Problem description: Write out each line from the data below that includes the word "click".

Exercise material:
- - - - -

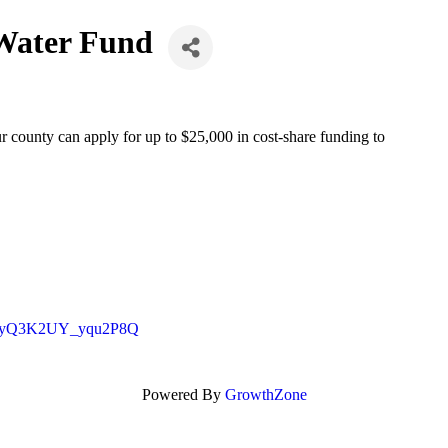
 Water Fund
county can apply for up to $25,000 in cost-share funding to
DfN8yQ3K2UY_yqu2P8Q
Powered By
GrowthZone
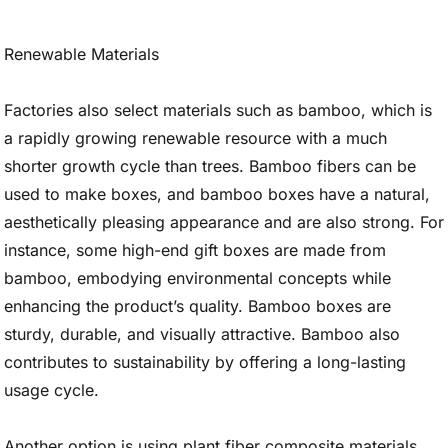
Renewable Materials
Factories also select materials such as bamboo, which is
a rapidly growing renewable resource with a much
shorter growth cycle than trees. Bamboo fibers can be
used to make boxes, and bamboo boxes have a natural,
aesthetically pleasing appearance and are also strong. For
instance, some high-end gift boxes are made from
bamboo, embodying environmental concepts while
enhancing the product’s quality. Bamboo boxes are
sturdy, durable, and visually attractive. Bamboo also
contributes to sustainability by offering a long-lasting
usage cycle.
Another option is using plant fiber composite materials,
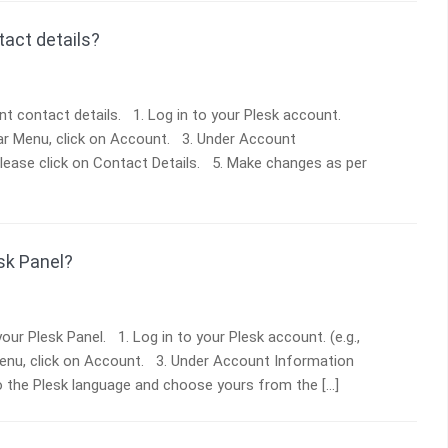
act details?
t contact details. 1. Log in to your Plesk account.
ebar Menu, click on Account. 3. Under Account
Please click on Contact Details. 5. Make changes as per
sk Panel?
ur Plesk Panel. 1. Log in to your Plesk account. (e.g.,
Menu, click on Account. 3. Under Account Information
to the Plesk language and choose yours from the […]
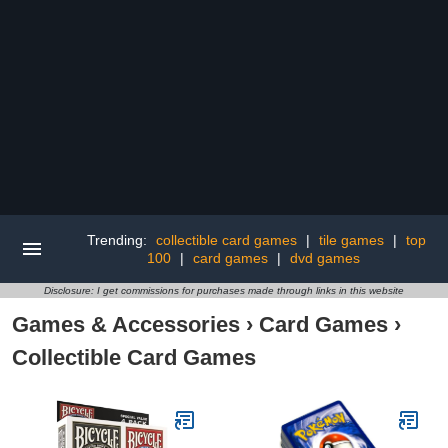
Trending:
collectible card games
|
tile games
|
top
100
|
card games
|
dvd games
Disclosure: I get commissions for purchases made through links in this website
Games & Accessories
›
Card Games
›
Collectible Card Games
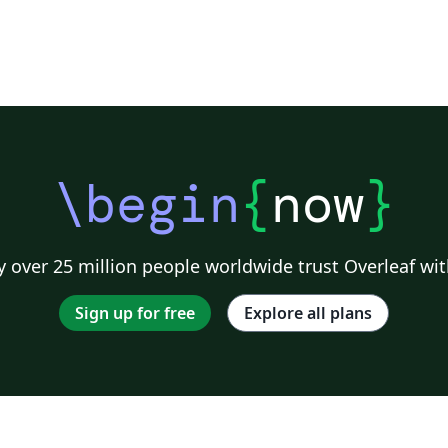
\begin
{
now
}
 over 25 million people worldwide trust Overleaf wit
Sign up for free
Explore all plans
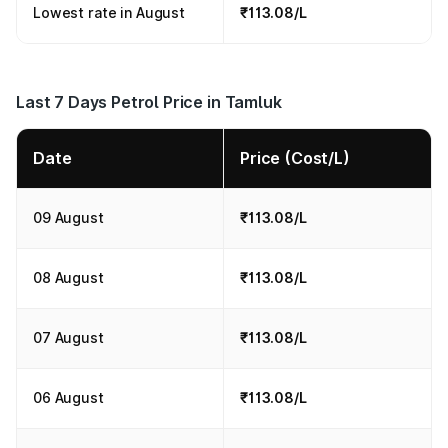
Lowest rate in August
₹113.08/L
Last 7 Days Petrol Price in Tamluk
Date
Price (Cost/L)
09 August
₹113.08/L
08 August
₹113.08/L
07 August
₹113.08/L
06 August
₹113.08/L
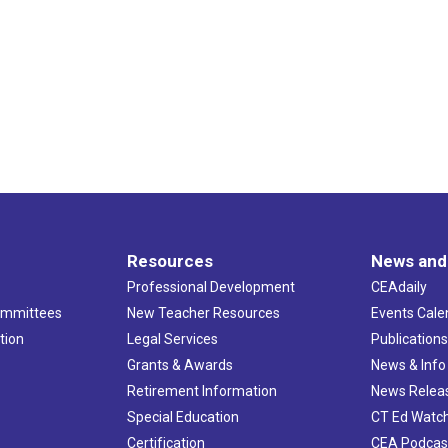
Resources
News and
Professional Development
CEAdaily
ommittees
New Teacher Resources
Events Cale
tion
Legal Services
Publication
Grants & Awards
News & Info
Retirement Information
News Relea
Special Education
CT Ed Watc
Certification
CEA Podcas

- - - - -

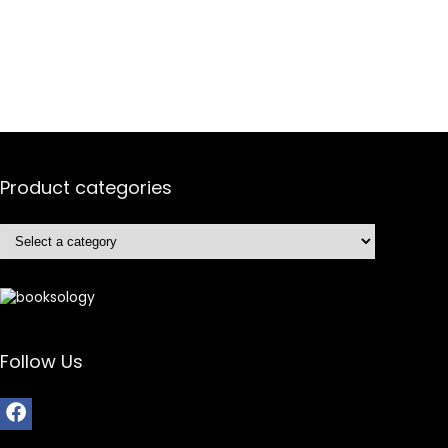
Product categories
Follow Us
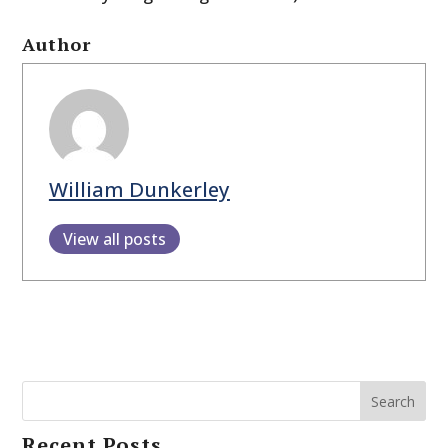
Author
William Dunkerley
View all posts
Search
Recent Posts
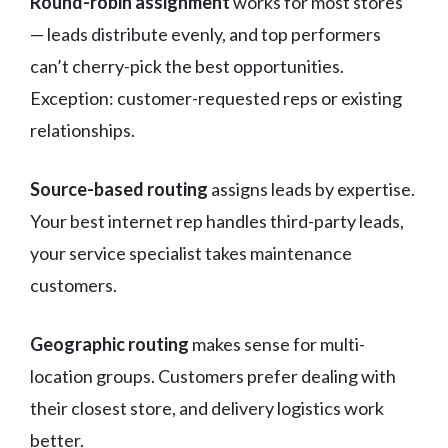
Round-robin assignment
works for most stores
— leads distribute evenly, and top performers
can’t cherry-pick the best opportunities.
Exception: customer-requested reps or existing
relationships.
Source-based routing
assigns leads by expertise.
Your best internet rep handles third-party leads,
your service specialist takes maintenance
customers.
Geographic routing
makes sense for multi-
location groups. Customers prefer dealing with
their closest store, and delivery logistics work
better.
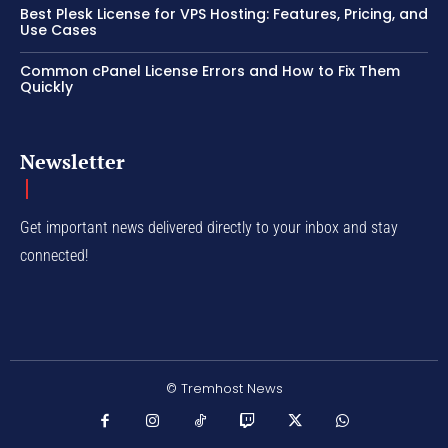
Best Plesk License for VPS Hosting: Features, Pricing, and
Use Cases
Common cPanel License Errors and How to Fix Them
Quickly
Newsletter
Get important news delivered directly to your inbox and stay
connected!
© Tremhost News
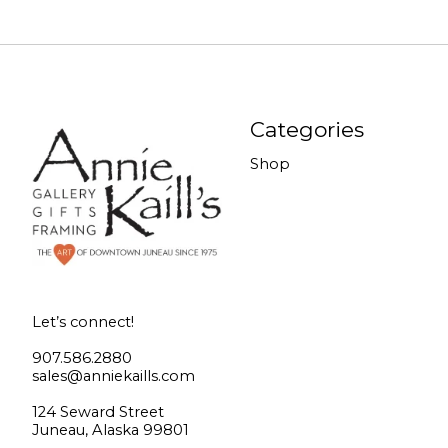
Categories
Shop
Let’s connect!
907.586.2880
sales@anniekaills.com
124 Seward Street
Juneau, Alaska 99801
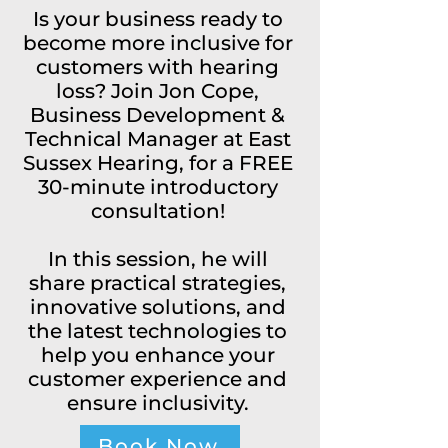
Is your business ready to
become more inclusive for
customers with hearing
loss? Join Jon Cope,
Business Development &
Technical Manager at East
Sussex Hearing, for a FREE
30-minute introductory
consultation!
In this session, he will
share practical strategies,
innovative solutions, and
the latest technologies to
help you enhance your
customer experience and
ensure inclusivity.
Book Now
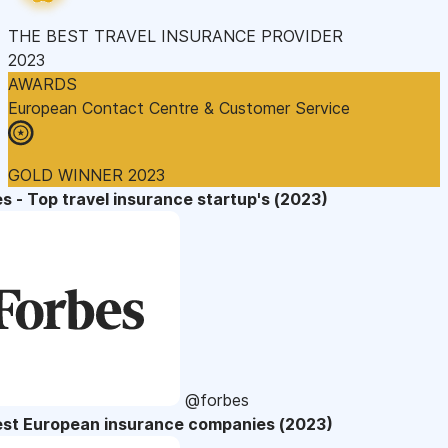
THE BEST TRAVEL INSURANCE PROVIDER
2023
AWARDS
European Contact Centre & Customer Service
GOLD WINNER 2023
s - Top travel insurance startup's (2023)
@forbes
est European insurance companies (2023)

- - - - -

Solution:
ebar Menu, click on Account. 3. Under Account
Please click on Contact Details. 5. Make changes as per
Menu, click on Account. 3. Under Account Information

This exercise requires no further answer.